The Advertiser carried a story recently about the average Aussie student of today. Starts the day with cereal, travels by car to school and relaxes by spending time online, favourite takeaway food is pizza or pasta, followed by hot chips.

They are more worried about stopping bullying than any other social issue, followed by having healthy habits, access to the internet and conserving water.

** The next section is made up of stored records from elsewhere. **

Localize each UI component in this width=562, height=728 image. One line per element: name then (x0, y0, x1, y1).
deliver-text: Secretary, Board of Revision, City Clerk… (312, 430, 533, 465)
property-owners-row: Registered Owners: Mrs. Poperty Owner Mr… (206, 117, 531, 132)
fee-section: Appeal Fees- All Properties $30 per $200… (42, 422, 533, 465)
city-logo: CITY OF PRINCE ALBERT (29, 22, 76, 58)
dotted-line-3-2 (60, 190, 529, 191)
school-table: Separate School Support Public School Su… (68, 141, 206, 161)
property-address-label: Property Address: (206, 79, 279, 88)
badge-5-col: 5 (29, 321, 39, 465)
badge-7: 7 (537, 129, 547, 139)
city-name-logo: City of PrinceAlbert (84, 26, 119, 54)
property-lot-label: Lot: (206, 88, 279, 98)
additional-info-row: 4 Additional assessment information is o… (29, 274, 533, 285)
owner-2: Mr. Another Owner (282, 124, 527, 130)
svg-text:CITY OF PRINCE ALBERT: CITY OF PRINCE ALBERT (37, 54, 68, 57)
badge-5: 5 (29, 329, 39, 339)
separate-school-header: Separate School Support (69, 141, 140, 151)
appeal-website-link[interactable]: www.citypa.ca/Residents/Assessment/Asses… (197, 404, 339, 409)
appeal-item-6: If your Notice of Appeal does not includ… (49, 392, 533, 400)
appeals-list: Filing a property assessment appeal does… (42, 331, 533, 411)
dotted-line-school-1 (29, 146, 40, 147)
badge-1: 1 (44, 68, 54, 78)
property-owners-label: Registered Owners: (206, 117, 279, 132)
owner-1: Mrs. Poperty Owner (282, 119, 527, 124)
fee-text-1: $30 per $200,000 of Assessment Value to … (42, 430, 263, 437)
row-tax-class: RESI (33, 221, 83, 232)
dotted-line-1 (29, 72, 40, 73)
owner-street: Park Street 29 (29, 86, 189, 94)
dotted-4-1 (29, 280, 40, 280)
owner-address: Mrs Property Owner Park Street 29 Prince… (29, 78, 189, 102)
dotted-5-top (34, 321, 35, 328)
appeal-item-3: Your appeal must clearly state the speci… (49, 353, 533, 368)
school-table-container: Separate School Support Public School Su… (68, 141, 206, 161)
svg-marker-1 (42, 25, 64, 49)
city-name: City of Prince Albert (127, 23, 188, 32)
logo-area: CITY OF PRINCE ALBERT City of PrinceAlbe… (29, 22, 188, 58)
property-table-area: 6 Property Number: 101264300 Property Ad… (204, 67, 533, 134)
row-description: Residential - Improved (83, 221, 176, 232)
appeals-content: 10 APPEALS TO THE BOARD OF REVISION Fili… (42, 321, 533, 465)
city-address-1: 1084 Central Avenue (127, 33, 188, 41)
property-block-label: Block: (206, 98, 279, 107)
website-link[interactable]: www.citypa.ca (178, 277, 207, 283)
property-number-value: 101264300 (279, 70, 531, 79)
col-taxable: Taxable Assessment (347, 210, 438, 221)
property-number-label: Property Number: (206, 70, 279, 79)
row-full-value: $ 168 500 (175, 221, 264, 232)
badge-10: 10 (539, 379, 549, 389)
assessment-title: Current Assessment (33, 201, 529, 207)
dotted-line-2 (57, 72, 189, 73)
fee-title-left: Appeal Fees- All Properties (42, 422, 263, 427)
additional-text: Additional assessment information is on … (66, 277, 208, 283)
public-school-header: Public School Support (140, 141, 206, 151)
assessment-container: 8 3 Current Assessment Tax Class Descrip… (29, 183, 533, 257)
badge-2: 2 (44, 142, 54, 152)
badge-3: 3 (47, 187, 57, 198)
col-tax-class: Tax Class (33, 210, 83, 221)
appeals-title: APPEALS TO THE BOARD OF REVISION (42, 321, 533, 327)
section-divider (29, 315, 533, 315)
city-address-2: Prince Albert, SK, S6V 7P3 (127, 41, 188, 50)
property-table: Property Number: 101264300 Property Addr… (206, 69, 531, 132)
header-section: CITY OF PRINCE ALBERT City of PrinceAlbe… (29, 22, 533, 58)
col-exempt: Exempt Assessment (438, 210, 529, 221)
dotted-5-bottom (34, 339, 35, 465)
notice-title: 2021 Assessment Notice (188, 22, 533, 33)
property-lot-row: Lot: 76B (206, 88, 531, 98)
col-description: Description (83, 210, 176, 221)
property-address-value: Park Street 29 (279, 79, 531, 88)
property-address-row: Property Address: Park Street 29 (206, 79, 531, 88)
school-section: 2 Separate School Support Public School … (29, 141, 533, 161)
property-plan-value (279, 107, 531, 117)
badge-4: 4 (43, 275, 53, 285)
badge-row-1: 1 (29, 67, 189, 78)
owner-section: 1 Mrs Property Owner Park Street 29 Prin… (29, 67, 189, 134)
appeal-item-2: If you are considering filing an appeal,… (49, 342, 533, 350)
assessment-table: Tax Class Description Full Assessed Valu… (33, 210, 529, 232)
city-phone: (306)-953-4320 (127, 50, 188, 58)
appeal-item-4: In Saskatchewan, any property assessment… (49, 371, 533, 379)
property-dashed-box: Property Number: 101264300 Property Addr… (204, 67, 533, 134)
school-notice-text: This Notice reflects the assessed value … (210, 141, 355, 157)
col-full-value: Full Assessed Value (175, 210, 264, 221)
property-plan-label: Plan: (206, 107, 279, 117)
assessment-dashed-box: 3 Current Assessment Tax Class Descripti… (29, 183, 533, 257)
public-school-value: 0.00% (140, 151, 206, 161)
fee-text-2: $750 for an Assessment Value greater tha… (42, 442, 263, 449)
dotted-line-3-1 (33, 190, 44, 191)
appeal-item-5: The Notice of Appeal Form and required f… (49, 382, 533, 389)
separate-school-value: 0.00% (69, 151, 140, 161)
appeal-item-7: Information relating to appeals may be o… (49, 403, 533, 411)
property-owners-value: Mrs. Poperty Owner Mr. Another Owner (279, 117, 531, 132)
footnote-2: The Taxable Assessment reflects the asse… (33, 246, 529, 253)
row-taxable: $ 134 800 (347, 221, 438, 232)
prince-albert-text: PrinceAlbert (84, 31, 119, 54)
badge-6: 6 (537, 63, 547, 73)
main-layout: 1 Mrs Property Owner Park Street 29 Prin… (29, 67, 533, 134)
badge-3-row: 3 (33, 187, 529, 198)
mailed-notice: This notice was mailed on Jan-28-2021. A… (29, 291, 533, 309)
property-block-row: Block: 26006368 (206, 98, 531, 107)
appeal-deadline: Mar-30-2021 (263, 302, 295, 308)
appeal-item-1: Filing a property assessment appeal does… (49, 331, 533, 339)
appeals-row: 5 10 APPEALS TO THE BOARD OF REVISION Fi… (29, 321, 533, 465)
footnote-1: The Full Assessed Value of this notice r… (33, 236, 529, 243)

I┬áremember the average student growing up from the 50’s to the 70’s, started the day with Easi Oats porridge (so we could collect the footy cards), Kellogs Corn Flakes or Weet Bix, rode your bike or caught the bus to school, relaxed by spending time outdoors, kicking the footy, playing cricket (for the boys), basketball, skippy, (for the girls), riding your bike all over on the weekend.

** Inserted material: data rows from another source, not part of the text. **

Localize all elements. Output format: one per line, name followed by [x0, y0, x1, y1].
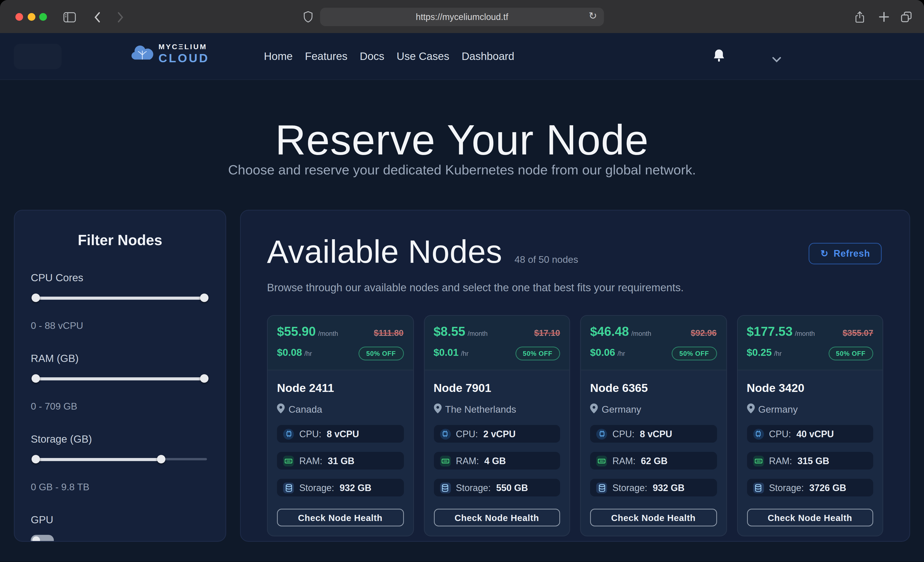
ram-icon — [753, 456, 764, 466]
close-window-button[interactable] — [15, 13, 23, 21]
card-pricing-header: $177.53/month $355.07 $0.25/hr 50% OFF — [738, 316, 883, 371]
check-node-health-button[interactable]: Check Node Health — [590, 509, 717, 526]
brand-name-bottom: CLOUD — [159, 52, 209, 64]
ram-icon — [596, 456, 607, 466]
minimize-window-button[interactable] — [27, 13, 35, 21]
location-pin-icon — [747, 404, 754, 416]
ram-slider-min-handle[interactable] — [32, 374, 40, 383]
ram-range-value: 0 - 709 GB — [31, 401, 209, 412]
cpu-icon — [596, 429, 607, 439]
ram-icon — [283, 456, 294, 466]
brand-name-top: MYCΞLIUM — [159, 43, 209, 51]
ram-slider-max-handle[interactable] — [200, 374, 208, 383]
back-icon[interactable] — [90, 10, 104, 24]
cpu-slider-min-handle[interactable] — [32, 293, 40, 302]
ram-spec-row: RAM:31 GB — [277, 452, 404, 469]
storage-slider-max-handle[interactable] — [157, 455, 166, 463]
filter-panel: Filter Nodes CPU Cores 0 - 88 vCPU RAM (… — [14, 210, 226, 542]
node-card: $46.48/month $92.96 $0.06/hr 50% OFF Nod… — [580, 315, 727, 537]
storage-filter-label: Storage (GB) — [31, 433, 209, 445]
storage-spec-row: Storage:932 GB — [277, 479, 404, 496]
ram-icon — [440, 456, 451, 466]
panel-subtitle: Browse through our available nodes and s… — [267, 281, 883, 294]
url-text: https://myceliumcloud.tf — [416, 12, 508, 21]
card-pricing-header: $8.55/month $17.10 $0.01/hr 50% OFF — [424, 316, 570, 371]
cpu-icon — [440, 429, 451, 439]
ram-spec-row: RAM:4 GB — [434, 452, 560, 469]
shield-icon[interactable] — [301, 10, 315, 24]
nav-link-features[interactable]: Features — [305, 50, 348, 62]
node-name: Node 2411 — [277, 381, 404, 394]
node-location: Germany — [602, 404, 641, 415]
monthly-price: $177.53 — [747, 324, 793, 338]
check-node-health-button[interactable]: Check Node Health — [434, 509, 560, 526]
filter-title: Filter Nodes — [31, 232, 209, 249]
location-pin-icon — [590, 404, 598, 416]
discount-badge: 50% OFF — [358, 347, 404, 360]
node-name: Node 3420 — [747, 381, 873, 394]
zoom-window-button[interactable] — [39, 13, 47, 21]
nav-links: Home Features Docs Use Cases Dashboard — [264, 33, 514, 79]
forward-icon[interactable] — [113, 10, 127, 24]
storage-spec-row: Storage:550 GB — [434, 479, 560, 496]
cpu-spec-row: CPU:40 vCPU — [747, 425, 873, 442]
storage-range-value: 0 GB - 9.8 TB — [31, 482, 209, 493]
reload-icon[interactable]: ↻ — [588, 10, 597, 21]
node-card: $8.55/month $17.10 $0.01/hr 50% OFF Node… — [424, 315, 570, 537]
node-location: Germany — [758, 404, 798, 415]
cpu-icon — [753, 429, 764, 439]
cpu-range-slider[interactable] — [33, 293, 207, 302]
ram-filter-label: RAM (GB) — [31, 353, 209, 364]
old-price: $17.10 — [534, 328, 560, 337]
refresh-icon: ↻ — [820, 248, 828, 259]
page-subtitle: Choose and reserve your dedicated Kubern… — [0, 162, 924, 178]
nav-link-home[interactable]: Home — [264, 50, 292, 62]
gpu-toggle[interactable] — [31, 535, 54, 542]
location-pin-icon — [277, 404, 285, 416]
discount-badge: 50% OFF — [828, 347, 873, 360]
tab-overview-icon[interactable] — [899, 10, 913, 24]
old-price: $355.07 — [843, 328, 873, 337]
notifications-bell-icon[interactable] — [712, 48, 726, 63]
cpu-slider-max-handle[interactable] — [200, 293, 208, 302]
cloud-logo-icon — [131, 44, 154, 63]
storage-range-slider[interactable] — [33, 454, 207, 463]
site-navbar: MYCΞLIUM CLOUD Home Features Docs Use Ca… — [0, 33, 924, 80]
available-nodes-panel: Available Nodes 48 of 50 nodes ↻ Refresh… — [240, 210, 910, 542]
nav-link-docs[interactable]: Docs — [360, 50, 384, 62]
account-chevron-down-icon[interactable] — [772, 52, 782, 60]
cpu-spec-row: CPU:2 vCPU — [434, 425, 560, 442]
sidebar-toggle-icon[interactable] — [62, 10, 76, 24]
node-card: $55.90/month $111.80 $0.08/hr 50% OFF No… — [267, 315, 414, 537]
node-count-badge: 48 of 50 nodes — [514, 254, 578, 265]
url-bar[interactable]: https://myceliumcloud.tf ↻ — [320, 8, 604, 26]
storage-spec-row: Storage:932 GB — [590, 479, 717, 496]
storage-icon — [283, 482, 294, 493]
node-name: Node 7901 — [434, 381, 560, 394]
card-pricing-header: $55.90/month $111.80 $0.08/hr 50% OFF — [268, 316, 413, 371]
storage-icon — [753, 482, 764, 493]
cpu-spec-row: CPU:8 vCPU — [277, 425, 404, 442]
ram-spec-row: RAM:62 GB — [590, 452, 717, 469]
hourly-price: $0.06 — [590, 347, 615, 358]
nav-link-dashboard[interactable]: Dashboard — [462, 50, 514, 62]
nav-ghost-placeholder — [14, 44, 62, 69]
check-node-health-button[interactable]: Check Node Health — [747, 509, 873, 526]
panel-title: Available Nodes — [267, 234, 502, 271]
ram-range-slider[interactable] — [33, 374, 207, 383]
discount-badge: 50% OFF — [672, 347, 717, 360]
new-tab-icon[interactable] — [877, 10, 891, 24]
refresh-button[interactable]: ↻ Refresh — [809, 243, 882, 265]
nav-link-use-cases[interactable]: Use Cases — [397, 50, 449, 62]
hourly-price: $0.01 — [434, 347, 459, 358]
brand-logo[interactable]: MYCΞLIUM CLOUD — [131, 43, 209, 64]
share-icon[interactable] — [852, 10, 866, 24]
old-price: $92.96 — [691, 328, 717, 337]
storage-slider-min-handle[interactable] — [32, 455, 40, 463]
check-node-health-button[interactable]: Check Node Health — [277, 509, 404, 526]
browser-chrome: https://myceliumcloud.tf ↻ — [0, 0, 924, 33]
ram-spec-row: RAM:315 GB — [747, 452, 873, 469]
node-location: Canada — [288, 404, 322, 415]
discount-badge: 50% OFF — [515, 347, 560, 360]
old-price: $111.80 — [374, 328, 404, 337]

Favourite takeaway, I can only remember fish and chips and chikko rolls.

We had bullies at school, but it never seemed to be quite as big an issue as today (no social media). I reckon we had healthy habits but there wasn’t any junk food and we always seemed to have plenty of exercise.

Didn’t have the internet of course and Adelaide water was disgusting, but we drank it anyway because there was nothing else to drink.

we used to get a 'Progress Certificate' at the end of primary school, which then allowed us to 'progress' to secondary school

We used to get a ‘Progress Certificate’ at the end of primary school, which then allowed us to ‘progress’ to secondary school

David H Hunter, writing on his blog remembers when we used to get a ‘Progress Certificate’ at the end of primary school, which then allowed us to ‘progress’ to secondary school. “In the last year of school we received our Progress Certificates which allowed us to go on to secondary school.

Being the last year of school we became nostalgic and many of us bought autograph books and went around getting these from students and teachers. I still have mine with pithy remarks from various students and signatures of many of the teachers including Charles Woodard the headmaster (who had caned me for breaking the tree branch!)”

Ah yes, I recall the last year of primary school. I think I just scraped through with enough marks in English to make up for my dismal performance in arithmetic. And we did the autograph thing too, “By hook or by crook, I’ll be the last to sign your autograph book”. Simple times!
Read more about David Hunter’s memories of growing up in the 50’s

Going to school in the 50’s and the 60’s was a lot different to today! In those days the teachers were treated with the utmost respect, were always addressed as ‘sir’ or ‘miss’ or by their full title and generally ruled their classroom with a fist of iron.

I went to a Catholic school where the nuns simply terrified the kids with the constant promise of eternal damnation and a regular caning, whether you deserved it or not, just to keep discipline.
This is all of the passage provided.